One so much wishes that Kishunji's optimism and his confidence in the healing capacity of democracy were a shared experience in Southasia. Forty-five years of democracy, punctuated once in a while by Pandit Nehru's Linguistic States solution or Mandal Commission's Report, have left ethnic nerves in Punjab, Assam and Kashmir as raw as ever before.

The aggrieved sentiments of the Tarai, the Janajatis, the Matawalis of the Hills, and the Newars of the Valley may be fake political gimmicks, but the two millennia of Brahmin domination in the social and cultural life of Nepal's recorded history is not. So far these sentiments have been expressed in psychological metaphors, often confined to Janajati get-togethers, newspaper columns, or Sadbhavana public meetings, and rarely if ever in organised political activities of any damaging value.

But if these sentiments, as expressed by Ganesh Man Singh, Gajendra Naxayan Singh, Gopal Gurung, Sitaram Tamang, Suresh Ale, M S Thapa and Padma Ratna Tuladhar are translated into organised political movements, then into military action, Nepal will never remain the same. We will  all be committing national harakiri, unwittingly converting Nepal into a Sri Lanka of the north.
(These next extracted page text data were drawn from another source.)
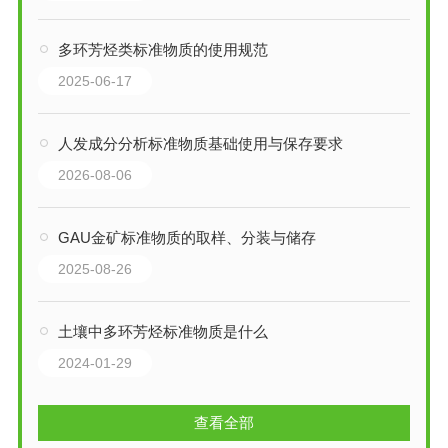
多环芳烃类标准物质的使用规范
2025-06-17
人发成分分析标准物质基础使用与保存要求
2026-08-06
GAU金矿标准物质的取样、分装与储存
2025-08-26
土壤中多环芳烃标准物质是什么
2024-01-29
查看全部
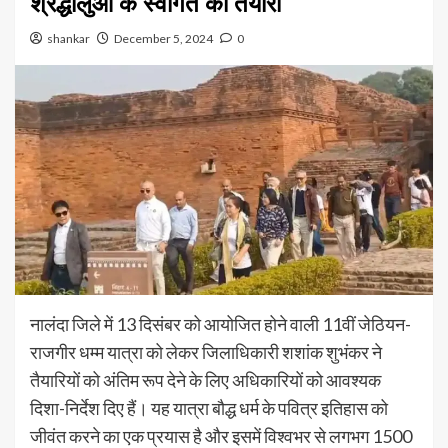
श्रद्धालुओं के स्वागत की तैयारी
shankar
December 5, 2024
0
नालंदा जिले में 13 दिसंबर को आयोजित होने वाली 11वीं जेठियन-
राजगीर धम्म यात्रा को लेकर जिलाधिकारी शशांक शुभंकर ने
तैयारियों को अंतिम रूप देने के लिए अधिकारियों को आवश्यक
दिशा-निर्देश दिए हैं। यह यात्रा बौद्ध धर्म के पवित्र इतिहास को
जीवंत करने का एक प्रयास है और इसमें विश्वभर से लगभग 1500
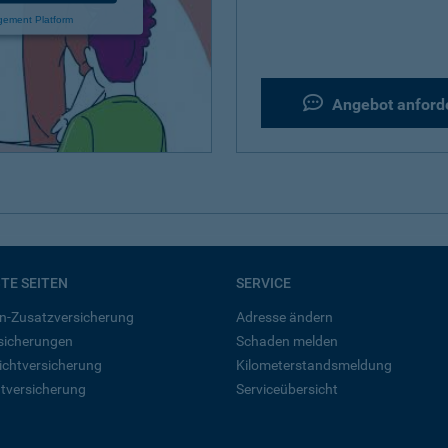
gement Platform
Angebot anford
BTE SEITEN
SERVICE
n-Zusatzversicherung
Adresse ändern
rsicherungen
Schaden melden
ichtversicherung
Kilometerstandsmeldung
tversicherung
Serviceübersicht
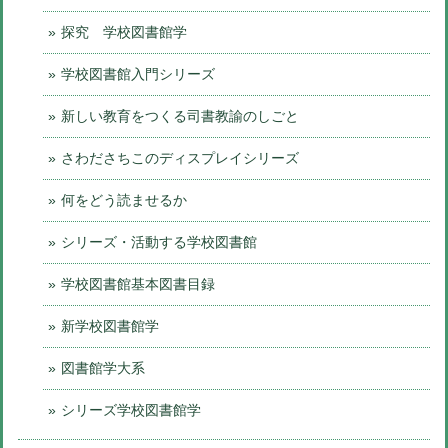
探究 学校図書館学
学校図書館入門シリーズ
新しい教育をつくる司書教諭のしごと
さわださちこのディスプレイシリーズ
何をどう読ませるか
シリーズ・活動する学校図書館
学校図書館基本図書目録
新学校図書館学
図書館学大系
シリーズ学校図書館学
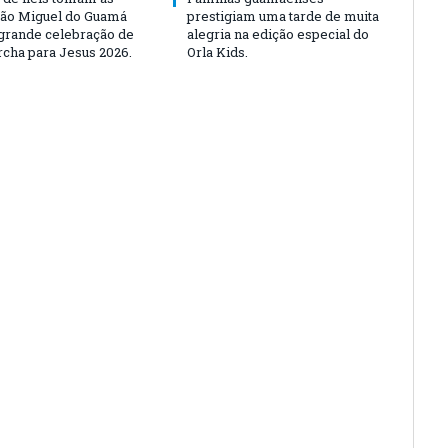
São Miguel do Guamá
prestigiam uma tarde de muita
rande celebração de
alegria na edição especial do
rcha para Jesus 2026.
Orla Kids.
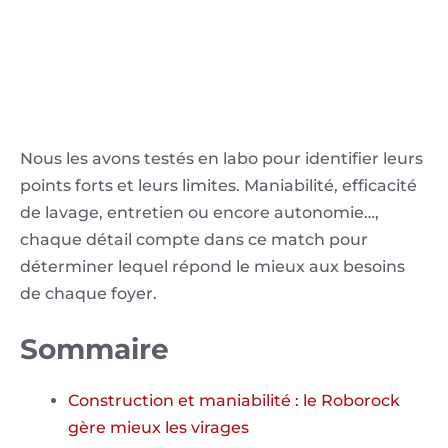
Nous les avons testés en labo pour identifier leurs
points forts et leurs limites. Maniabilité, efficacité
de lavage, entretien ou encore autonomie…,
chaque détail compte dans ce match pour
déterminer lequel répond le mieux aux besoins
de chaque foyer.
Sommaire
Construction et maniabilité : le Roborock
gère mieux les virages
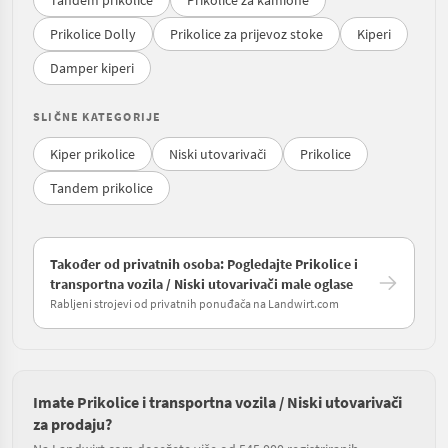
Prikolice Dolly
Prikolice za prijevoz stoke
Kiperi
Damper kiperi
SLIČNE KATEGORIJE
Kiper prikolice
Niski utovarivači
Prikolice
Tandem prikolice
Također od privatnih osoba: Pogledajte Prikolice i
transportna vozila / Niski utovarivači male oglase
Rabljeni strojevi od privatnih ponuđača na Landwirt.com
Imate Prikolice i transportna vozila / Niski utovarivači
za prodaju?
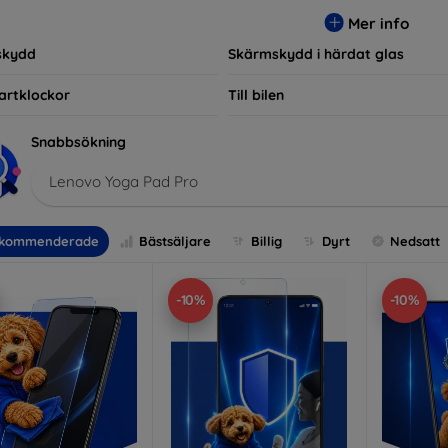
r, vilket säkerställer att varje kund hittar det perfekta skyddet f
Mer info
skydd
Skärmskydd i härdat glas
artklockor
Till bilen
Snabbsökning
Lenovo Yoga Pad Pro
kommenderade
Bästsäljare
Billig
Dyrt
Nedsatt
-10%
-10%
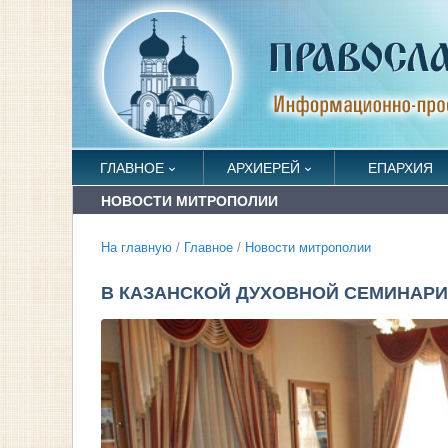
ГЛАВНОЕ
АРХИЕРЕЙ
ЕПАРХИЯ
НОВОСТИ МИТРОПОЛИИ
На главную
/
Главное
/
Новости митрополии
В КАЗАНСКОЙ ДУХОВНОЙ СЕМИНАРИ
The periodic outbursts of these leaders have, therefore, a cathartic value because now and then they let the steam out of the ethnic pressure cooker or the melting pot, if you like. What might ultimately be damaging to the political prospects of the leading parties is the 'Kishunji'-style overconfidence in democracy as the Ultimate solution, because such complacency is likely to sweep the brewing storm under cheerful carpets.

One shouldn't, for instance, be surprised if the Newars, one of these days, rally round a 'sons-of-the-soil' style movement in sharp reaction against the swarming inroads by madhesiyas, parbates and bhotias (thanks to the construction, carpet and garment industries) whose influx has displaed Newars from their lands and real estates. With his social and cultural fabric of life slowly being destroyed, the average middle-class Newar of Kathmandu today feels like a displaced Nawab of Lucknow after the Loot. He feels like an alien in his own home, pushed too hard against the wall by ever-stiffer social and economic competition with some 20,000 in-migrants every year. The headlong rush is not only robbing Newars of their jobs, open space, and unpolluted civic life, but also destroying their culture and treating them as a dwindling specimen of aborigines deserving to be confined to the slum areas of Asan and the vegetable markets of Kathmandu.
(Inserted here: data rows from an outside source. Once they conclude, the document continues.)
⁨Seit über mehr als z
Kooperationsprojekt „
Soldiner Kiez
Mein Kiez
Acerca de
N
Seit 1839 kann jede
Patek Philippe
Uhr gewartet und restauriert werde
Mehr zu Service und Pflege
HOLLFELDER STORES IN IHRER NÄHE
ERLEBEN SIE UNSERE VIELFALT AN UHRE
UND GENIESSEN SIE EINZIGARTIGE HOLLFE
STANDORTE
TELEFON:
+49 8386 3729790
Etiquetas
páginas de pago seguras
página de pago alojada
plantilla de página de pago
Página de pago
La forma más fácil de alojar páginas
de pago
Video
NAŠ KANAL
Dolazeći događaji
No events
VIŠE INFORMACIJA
Let me conclude with the latest so that I need not elaborate any more. With a per capita income of USD 170, the state in Nepal supports 16 years' free education for the Bahuns who cultivate the Sanskrit language. It spends NPR 32.1 million annually for 690 students at the Mahendra Sanskrit University — at NPR 45,000 per student per year. Recently, 77 members of Parliament, representing all the five leading political parties, submitted a memorandum to the Education Minister for making Sanskrit "compulsory from Grade 1 through 10" in public schools.

Astonishingly, this appeal is signed by leading Marxist-Leninist leaders such as Jhalanath Khanal, Radha Krishna Mainali and Lilamani Pokharel. With all their commitment to the slogans of social justice and equality, do these leaders know that the state is already spending NRs 45,000 per Sanskrit student out of the taxpayerss pockets, whereas it has been refusing to spend anything on 25,000 students studying Science, Management, Medicine, Education and the Humanities in the so-called "private campuses" of Tribhuvan University?

When one delves deep into the recesses of the political manoeuvre for making Sanskrit compulsory to 3.4 million Nepali children at school, for many of whom not even Nepali is their first language, one unwittingly bumps into naked bahunvada and medieval feudalism running amok under the garb of New Democracy or infant democracy. Viva l'enfant terrible!